Figure 1. A conceptual mechanism of ambiguity formulation, strategic intent, and behavioral response in policy implementation.

4 Discussion

4.1 Interplay between policy ambiguity and behavioral responses

This study acknowledges that the five identified types of policy ambiguity—elasticating, generalizing, intensifying, overloading, and substituting—rarely appear in isolation during real-world governance processes. Instead, they often operate in layered, intertwined forms, compounding the interpretive burdens experienced by frontline implementers. For instance, elasticating often stretches task definitions under broad terms such as “daily operations,” while generalizing anchors those tasks in moral or cultural values. Intensifying and overloading may simultaneously create a highly pressurized working environment through compressed timelines and excessive duties. Substituting further exacerbates the situation by reframing professional obligations as private favors. These ambiguity types not only overlap in function but also reinforce each other, leading to compounded confusion, blurred role boundaries, and emotional exhaustion among implementers. Recognizing such interactivity is vital for accurately capturing the operational realities of health governance in China.

A vivid case exemplifying these intersecting ambiguities comes from Participant ID7, a new hire working as a translator in a street-level healthcare office in Shanghai. Initially promised translation duties, this participant was warmly welcomed with personal gestures such as snacks and dinner —subtly introducing substituting by transforming formal workplace roles into private relationships. Her job soon expanded without formal notification: beyond translation, the participant was asked to perform various secretarial and logistical tasks, justified through elasticating terms like “assisting daily operations.” These undefined phrases were later stretched to cover almost all departmental tasks. Overloading followed, as the participant received an unmanageable quantity of work with tight deadlines—often being asked to translate 20 slides within hours. When the participant raised concerns, the leadership deployed generalizing discourses, invoking traditional values like “selfless dedication” (fengxian) and collective responsibility (qingfen). This was combined with intensifying type, framing her grievances as a failure to “keep up” under time pressure. Feeling overwhelmed by the combination of these ambiguities, ID7 ultimately resigned, stating: “This is not what I signed up for.” Her experience typifies the psychological and practical toll of compound ambiguity.

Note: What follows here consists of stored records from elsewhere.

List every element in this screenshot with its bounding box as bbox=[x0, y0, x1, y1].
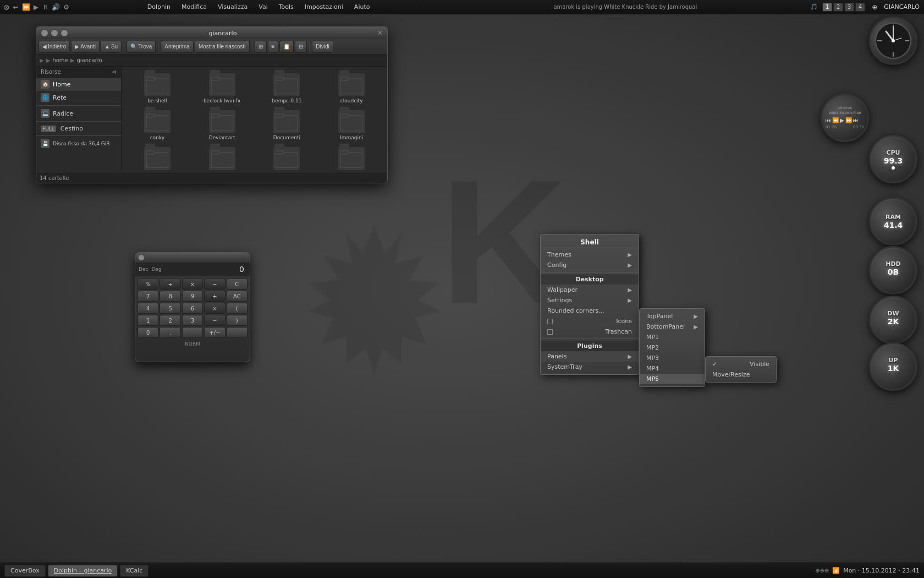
context-trashcan[interactable]: Trashcan bbox=[541, 326, 639, 337]
calc-btn-−[interactable]: − bbox=[204, 315, 225, 326]
system-icon-6[interactable]: 🔊 bbox=[52, 3, 60, 11]
context-panels[interactable]: Panels ▶ bbox=[541, 351, 639, 362]
system-icon-7[interactable]: ⚙ bbox=[63, 3, 69, 11]
panel-toppanel[interactable]: TopPanel ▶ bbox=[640, 311, 705, 321]
calc-btn-C[interactable]: C bbox=[227, 279, 248, 290]
menu-visualizza[interactable]: Visualizza bbox=[216, 2, 250, 12]
context-rounded[interactable]: Rounded corners... bbox=[541, 306, 639, 316]
calc-btn-8[interactable]: 8 bbox=[160, 291, 180, 302]
menu-modifica[interactable]: Modifica bbox=[179, 2, 209, 12]
file-item-scaricati[interactable]: Scaricati bbox=[320, 145, 383, 171]
dolphin-maximize-button[interactable] bbox=[61, 29, 68, 37]
sidebar-item-disco[interactable]: 💾 Disco fisso da 36,4 GiB bbox=[36, 137, 121, 150]
workspace-2[interactable]: 2 bbox=[833, 3, 843, 12]
calc-btn-1[interactable]: 1 bbox=[138, 315, 158, 326]
file-item-be-shell[interactable]: be-shell bbox=[126, 71, 189, 106]
next-button[interactable]: ⏭ bbox=[853, 117, 859, 124]
file-item-progetti[interactable]: Progetti bbox=[256, 145, 318, 171]
context-systemtray[interactable]: SystemTray ▶ bbox=[541, 362, 639, 372]
mp5-visible[interactable]: ✓ Visible bbox=[706, 359, 776, 369]
file-item-deviantart[interactable]: Deviantart bbox=[191, 108, 254, 143]
system-icon-1[interactable]: ⊗ bbox=[3, 3, 10, 12]
calc-btn-6[interactable]: 6 bbox=[182, 303, 203, 314]
dolphin-close-button[interactable] bbox=[41, 29, 48, 37]
file-item-libmpdclient-2-7[interactable]: libmpdclient-2.7 bbox=[126, 145, 189, 171]
rewind-button[interactable]: ⏪ bbox=[832, 117, 839, 124]
search-button[interactable]: 🔍 Trova bbox=[127, 41, 156, 53]
calc-btn-)[interactable]: ) bbox=[227, 315, 248, 326]
sidebar-collapse-icon[interactable]: ⊲ bbox=[112, 69, 117, 75]
calc-btn-×[interactable]: × bbox=[182, 279, 203, 290]
calc-btn-÷[interactable]: ÷ bbox=[160, 279, 180, 290]
calc-btn-+[interactable]: + bbox=[204, 291, 225, 302]
sidebar-item-cestino[interactable]: FULL Cestino bbox=[36, 123, 121, 134]
trashcan-checkbox[interactable] bbox=[547, 329, 553, 335]
workspace-3[interactable]: 3 bbox=[844, 3, 854, 12]
sidebar-item-home[interactable]: 🏠 Home bbox=[36, 78, 121, 91]
panel-mp1[interactable]: MP1 bbox=[640, 332, 705, 342]
menu-vai[interactable]: Vai bbox=[256, 2, 270, 12]
back-button[interactable]: ◀ Indietro bbox=[38, 41, 70, 53]
view-list[interactable]: ≡ bbox=[268, 41, 279, 53]
menu-aiuto[interactable]: Aiuto bbox=[352, 2, 372, 12]
file-item-conky[interactable]: conky bbox=[126, 108, 189, 143]
file-item-bempc-0-11[interactable]: bempc-0.11 bbox=[256, 71, 318, 106]
calc-btn-2[interactable]: 2 bbox=[160, 315, 180, 326]
calc-btn-0[interactable]: 0 bbox=[138, 327, 158, 338]
context-menu[interactable]: Shell Themes ▶ Config ▶ Desktop Wallpape… bbox=[540, 234, 639, 375]
calc-btn-+/−[interactable]: +/− bbox=[204, 327, 225, 338]
file-item-documenti[interactable]: Documenti bbox=[256, 108, 318, 143]
menu-tools[interactable]: Tools bbox=[277, 2, 296, 12]
calc-btn-4[interactable]: 4 bbox=[138, 303, 158, 314]
calc-btn-−[interactable]: − bbox=[204, 279, 225, 290]
context-themes[interactable]: Themes ▶ bbox=[541, 249, 639, 260]
taskbar-coverbox[interactable]: CoverBox bbox=[4, 565, 46, 577]
panel-mp2[interactable]: MP2 bbox=[640, 342, 705, 353]
calc-btn-×[interactable]: × bbox=[204, 303, 225, 314]
file-item-immagini[interactable]: Immagini bbox=[320, 108, 383, 143]
dolphin-minimize-button[interactable] bbox=[51, 29, 58, 37]
fastforward-button[interactable]: ⏩ bbox=[845, 117, 852, 124]
panel-mp5[interactable]: MP5 bbox=[640, 374, 705, 384]
file-item-cloudcity[interactable]: cloudcity bbox=[320, 71, 383, 106]
preview-button[interactable]: Anteprima bbox=[161, 41, 194, 53]
hidden-files-button[interactable]: Mostra file nascosti bbox=[195, 41, 250, 53]
prev-button[interactable]: ⏮ bbox=[826, 117, 831, 124]
menu-impostazioni[interactable]: Impostazioni bbox=[302, 2, 345, 12]
context-config[interactable]: Config ▶ bbox=[541, 260, 639, 270]
system-icon-4[interactable]: ▶ bbox=[34, 3, 38, 11]
sidebar-item-radice[interactable]: 💻 Radice bbox=[36, 107, 121, 120]
file-item-musica[interactable]: Musica bbox=[191, 145, 254, 171]
context-settings[interactable]: Settings ▶ bbox=[541, 295, 639, 306]
menu-dolphin[interactable]: Dolphin bbox=[145, 2, 173, 12]
icons-checkbox[interactable] bbox=[547, 319, 553, 324]
panel-mp4[interactable]: MP4 bbox=[640, 363, 705, 374]
context-wallpaper[interactable]: Wallpaper ▶ bbox=[541, 285, 639, 295]
view-icons[interactable]: ⊞ bbox=[255, 41, 267, 53]
context-icons[interactable]: Icons bbox=[541, 316, 639, 326]
mp5-moveresize[interactable]: Move/Resize bbox=[706, 369, 776, 380]
calc-btn-7[interactable]: 7 bbox=[138, 291, 158, 302]
forward-button[interactable]: ▶ Avanti bbox=[71, 41, 100, 53]
workspace-4[interactable]: 4 bbox=[855, 3, 865, 12]
system-icon-2[interactable]: ↩ bbox=[13, 3, 19, 11]
calc-btn-5[interactable]: 5 bbox=[160, 303, 180, 314]
panel-mp3[interactable]: MP3 bbox=[640, 353, 705, 363]
breadcrumb-home[interactable]: home bbox=[52, 57, 68, 63]
split-button[interactable]: Dividi bbox=[312, 41, 333, 53]
calc-btn-AC[interactable]: AC bbox=[227, 291, 248, 302]
system-icon-5[interactable]: ⏸ bbox=[42, 3, 48, 11]
calc-btn-3[interactable]: 3 bbox=[182, 315, 203, 326]
taskbar-kcalc[interactable]: KCalc bbox=[120, 565, 148, 577]
mp5-submenu[interactable]: ✓ Visible Move/Resize bbox=[705, 356, 777, 383]
file-item-beclock-lwin-fx[interactable]: beclock-lwin-fx bbox=[191, 71, 254, 106]
breadcrumb-giancarlo[interactable]: giancarlo bbox=[76, 57, 102, 63]
dolphin-close-icon[interactable]: ✕ bbox=[377, 29, 383, 37]
play-button[interactable]: ▶ bbox=[840, 117, 844, 124]
system-icon-3[interactable]: ⏩ bbox=[22, 3, 30, 11]
calc-btn-.[interactable]: . bbox=[160, 327, 180, 338]
view-details[interactable]: 📋 bbox=[279, 41, 294, 53]
workspace-1[interactable]: 1 bbox=[822, 3, 832, 12]
calc-btn-([interactable]: ( bbox=[227, 303, 248, 314]
panel-bottompanel[interactable]: BottomPanel ▶ bbox=[640, 321, 705, 332]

In addition, this study identifies five common behavioral responses to ambiguous policy environments: clarifying, complying, ignoring, avoiding, and confronting. Among these, clarifying emerges as a universal step when ambiguity is encountered, applicable across all five types. Complying is often the default choice under pressure, though many participants demonstrate avoiding behavior when they believe tasks exceed their mandate. Ignoring might especially be common in the face of overloading or intensifying, where participants disengage silently from unrealistic expectations. Confronting—while rare—is most emotionally and professionally risky, particularly when ambiguity stems from substituted private relationships, where confrontation may jeopardize informal harmony. Nevertheless, certain participants—such as ID7—explicitly drew boundaries in response to ambiguous directives, indicating that ambiguity alone does not rigidly determine behavioral responses. While all five ambiguity types are capable of triggering a wide range of reactions, the frequency and intensity of each response may vary. What ambiguity does shape, however, is the emotional labor and strategic calculus underpinning these actions: the decision to comply, resist, or disengage may often be less about the ambiguity type itself and more about how individuals perceive its implications for personal risk, institutional norms, and moral obligation.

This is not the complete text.